╭──
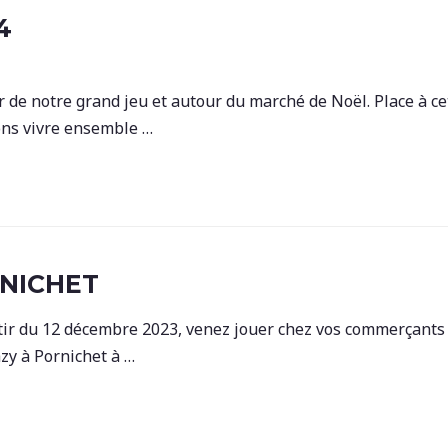
4
 de notre grand jeu et autour du marché de Noël. Place à ce
ons vivre ensemble …
RNICHET
tir du 12 décembre 2023, venez jouer chez vos commerçants 
zy à Pornichet à …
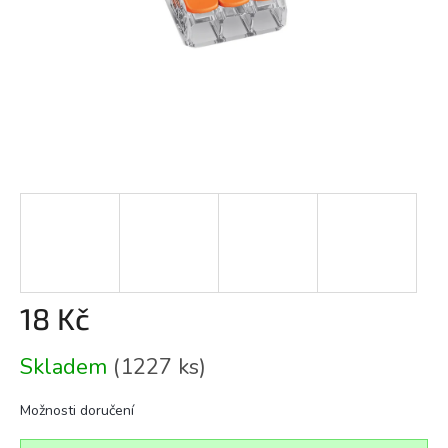
18 Kč
Měrná
Skladem
(1227 ks)
cena:
Možnosti doručení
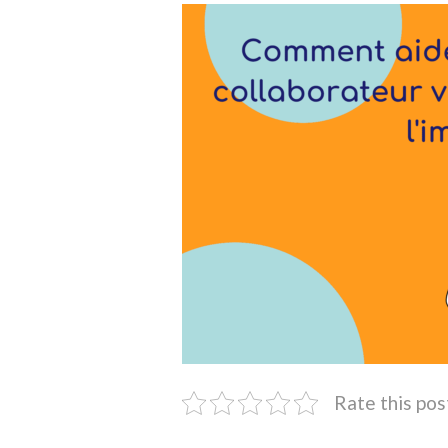
Rate this pos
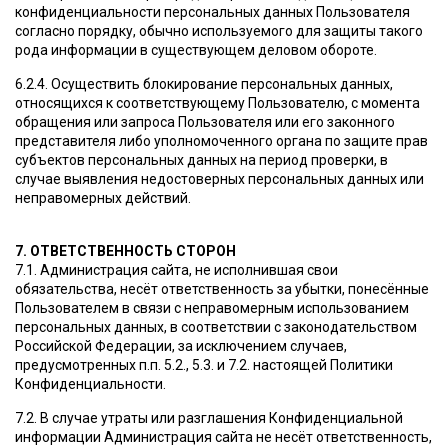
конфиденциальности персональных данных Пользователя
согласно порядку, обычно используемого для защиты такого
рода информации в существующем деловом обороте.
6.2.4. Осуществить блокирование персональных данных,
относящихся к соответствующему Пользователю, с момента
обращения или запроса Пользователя или его законного
представителя либо уполномоченного органа по защите прав
субъектов персональных данных на период проверки, в
случае выявления недостоверных персональных данных или
неправомерных действий.
7. ОТВЕТСТВЕННОСТЬ СТОРОН
7.1. Администрация сайта, не исполнившая свои
обязательства, несёт ответственность за убытки, понесённые
Пользователем в связи с неправомерным использованием
персональных данных, в соответствии с законодательством
Российской Федерации, за исключением случаев,
предусмотренных п.п. 5.2., 5.3. и 7.2. настоящей Политики
Конфиденциальности.
7.2. В случае утраты или разглашения Конфиденциальной
информации Администрация сайта не несёт ответственность,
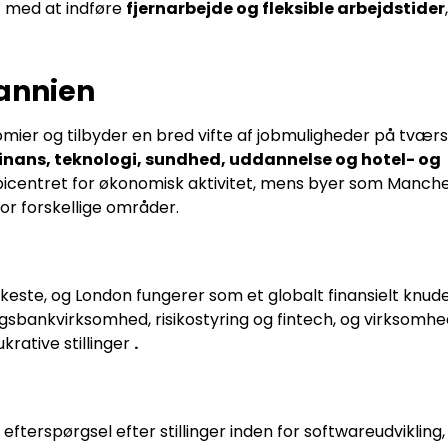
t med at indføre
fjernarbejde og fleksible arbejdstider
tannien
omier og tilbyder en bred vifte af jobmuligheder på tvæ
inans, teknologi, sundhed, uddannelse og hotel- og
epicentret for økonomisk aktivitet, mens byer som Manche
r forskellige områder.
keste, og London fungerer som et globalt finansielt knude
ingsbankvirksomhed, risikostyring og fintech, og virksom
ukrative stillinger
.
efterspørgsel efter stillinger inden for softwareudvikling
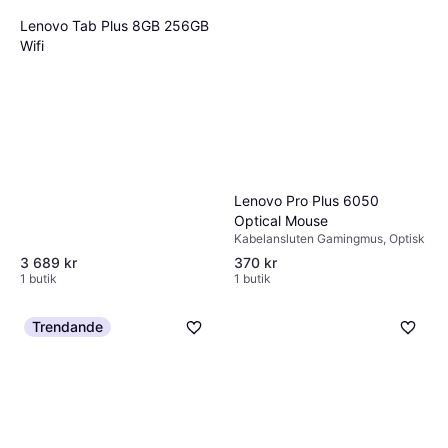
Lenovo Tab Plus 8GB 256GB
Wifi
Lenovo Pro Plus 6050
Optical Mouse
Kabelansluten Gamingmus, Optisk
3 689 kr
370 kr
1 butik
1 butik
Trendande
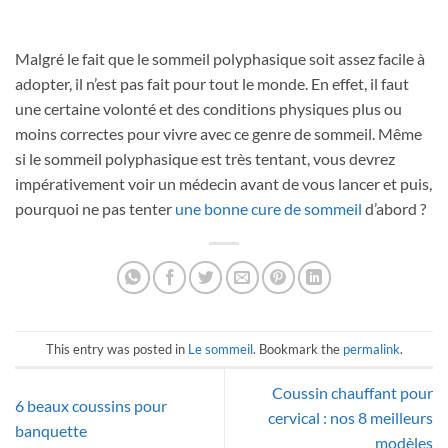
Malgré le fait que le sommeil polyphasique soit assez facile à
adopter, il n’est pas fait pour tout le monde. En effet, il faut
une certaine volonté et des conditions physiques plus ou
moins correctes pour vivre avec ce genre de sommeil. Même
si le sommeil polyphasique est très tentant, vous devrez
impérativement voir un médecin avant de vous lancer et puis,
pourquoi ne pas tenter
une bonne cure de sommeil
d’abord ?
This entry was posted in
Le sommeil
. Bookmark the
permalink
.
Coussin chauffant pour
6 beaux coussins pour
cervical : nos 8 meilleurs
banquette
modèles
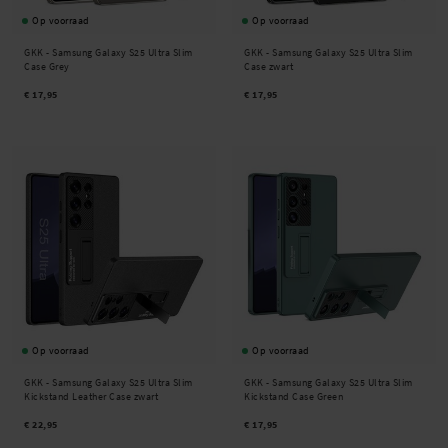
Op voorraad
Op voorraad
GKK -
Samsung Galaxy S25 Ultra Slim
GKK -
Samsung Galaxy S25 Ultra Slim
Case Grey
Case zwart
€ 17,95
€ 17,95
Op voorraad
Op voorraad
GKK -
Samsung Galaxy S25 Ultra Slim
GKK -
Samsung Galaxy S25 Ultra Slim
Kickstand Leather Case zwart
Kickstand Case Green
€ 22,95
€ 17,95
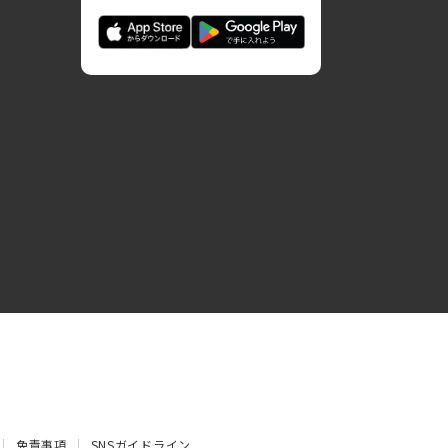
免責事項
SNSガイドライン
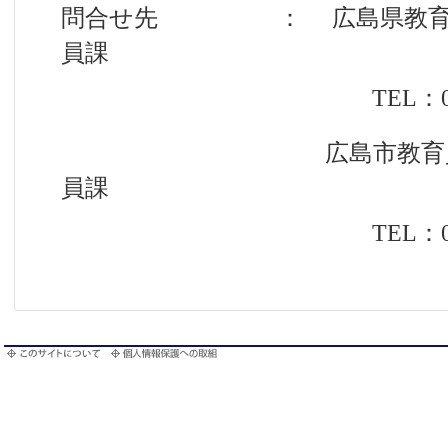
問合せ先 ： 広島県教育委
員課
TEL：082-513-
広島市教育員会事務
員課
TEL：082-504-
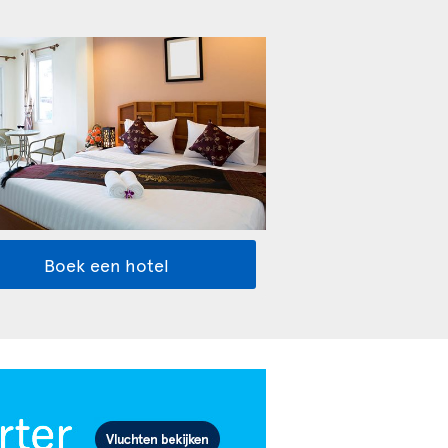
Boek een hotel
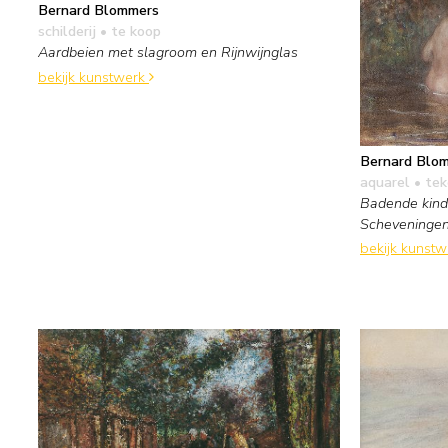
Bernard Blommers
schilderij
• te koop
Aardbeien met slagroom en Rijnwijnglas
bekijk kunstwerk
Bernard Blo
aquarel • te
Badende kind
Scheveninge
bekijk kunst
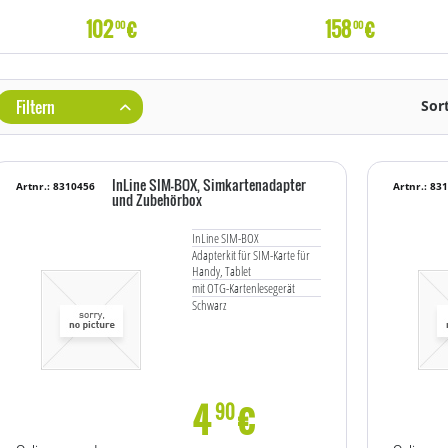
102
€
158
€
00
00
Filtern
Sor
InLine SIM-BOX, Simkartenadapter
Artnr.: 8310456
Artnr.: 83
und Zubehörbox
InLine SIM-BOX
Adapterkit für SIM-Karte für
Handy, Tablet
mit OTG-Kartenlesegerät
Schwarz
4
€
90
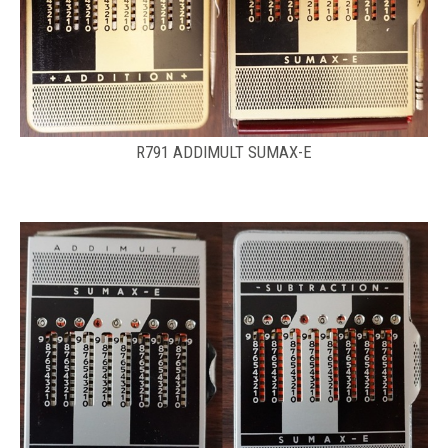
R791 ADDIMULT SUMAX-E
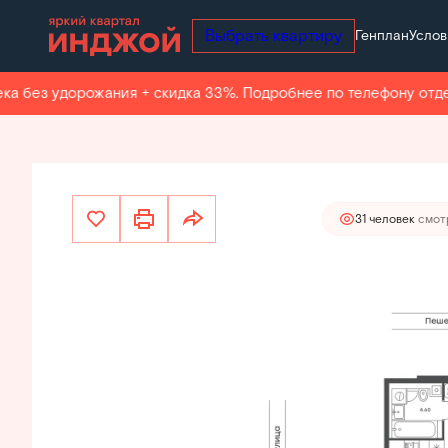
Выбрать квартиру
Генплан
Услов
25 285 000 руб.
2
1-комнатная
40.7 м
24 020 750 руб.
Ипотека
о
без удорожания + скидка 33%. Подробнее по телефону отдела
31 человек
смот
╰──
Directions for this task => Output the whole listing exactly. Pictures stay out.

Result for this task =>
4
 de notre grand jeu et autour du marché de Noël. Place à ce
ons vivre ensemble …
RNICHET
tir du 12 décembre 2023, venez jouer chez vos commerçants 
zy à Pornichet à …
18 Kč
Měrná
Skladem
(1227 ks)
cena:
Možnosti doručení
Rate this pos
конфиденциальности персональных данных Пользователя
согласно порядку, обычно используемого для защиты такого
рода информации в существующем деловом обороте.
6.2.4. Осуществить блокирование персональных данных,
относящихся к соответствующему Пользователю, с момента
обращения или запроса Пользователя или его законного
представителя либо уполномоченного органа по защите прав
субъектов персональных данных на период проверки, в
случае выявления недостоверных персональных данных или
неправомерных действий.
7. ОТВЕТСТВЕННОСТЬ СТОРОН
7.1. Администрация сайта, не исполнившая свои
обязательства, несёт ответственность за убытки, понесённые
Пользователем в связи с неправомерным использованием
персональных данных, в соответствии с законодательством
Российской Федерации, за исключением случаев,
предусмотренных п.п. 5.2., 5.3. и 7.2. настоящей Политики
Конфиденциальности.
7.2. В случае утраты или разглашения Конфиденциальной
информации Администрация сайта не несёт ответственность,
t med at indføre
fjernarbejde og fleksible arbejdstider
tannien
omier og tilbyder en bred vifte af jobmuligheder på tvæ
inans, teknologi, sundhed, uddannelse og hotel- og
epicentret for økonomisk aktivitet, mens byer som Manche
r forskellige områder.
keste, og London fungerer som et globalt finansielt knude
ingsbankvirksomhed, risikostyring og fintech, og virksom
ukrative stillinger
.
efterspørgsel efter stillinger inden for softwareudvikling
Lenovo Tab Plus 8GB 256GB
Wifi
Lenovo Pro Plus 6050
Optical Mouse
Kabelansluten Gamingmus, Optisk
3 689 kr
370 kr
1 butik
1 butik
Trendande
Malgré le fait que le sommeil polyphasique soit assez facile à
adopter, il n’est pas fait pour tout le monde. En effet, il faut
une certaine volonté et des conditions physiques plus ou
moins correctes pour vivre avec ce genre de sommeil. Même
si le sommeil polyphasique est très tentant, vous devrez
impérativement voir un médecin avant de vous lancer et puis,
pourquoi ne pas tenter
une bonne cure de sommeil
d’abord ?
This entry was posted in
Le sommeil
. Bookmark the
permalink
.
Coussin chauffant pour
6 beaux coussins pour
cervical : nos 8 meilleurs
banquette
modèles
Op voorraad
Op voorraad
GKK -
Samsung Galaxy S25 Ultra Slim
GKK -
Samsung Galaxy S25 Ultra Slim
Case Grey
Case zwart
€ 17,95
€ 17,95
Op voorraad
Op voorraad
GKK -
Samsung Galaxy S25 Ultra Slim
GKK -
Samsung Galaxy S25 Ultra Slim
Kickstand Leather Case zwart
Kickstand Case Green
€ 22,95
€ 17,95
免責事項
SNSガイドライン
問合せ先 ： 広島県教育委
員課
TEL：082-513-
広島市教育員会事務
員課
TEL：082-504-
Boek een hotel
Bernard Blommers
schilderij
• te koop
Aardbeien met slagroom en Rijnwijnglas
bekijk kunstwerk
Bernard Blo
aquarel • te
Badende kind
Scheveninge
bekijk kunst
102
€
158
€
00
00
Filtern
Sor
InLine SIM-BOX, Simkartenadapter
Artnr.: 8310456
Artnr.: 83
und Zubehörbox
InLine SIM-BOX
Adapterkit für SIM-Karte für
Handy, Tablet
mit OTG-Kartenlesegerät
Schwarz
4
€
90
R791 ADDIMULT SUMAX-E
Выбрать квартиру
Генплан
Услов
25 285 000 руб.
2
1-комнатная
40.7 м
24 020 750 руб.
Ипотека
о
без удорожания + скидка 33%. Подробнее по телефону отдела
31 человек
смот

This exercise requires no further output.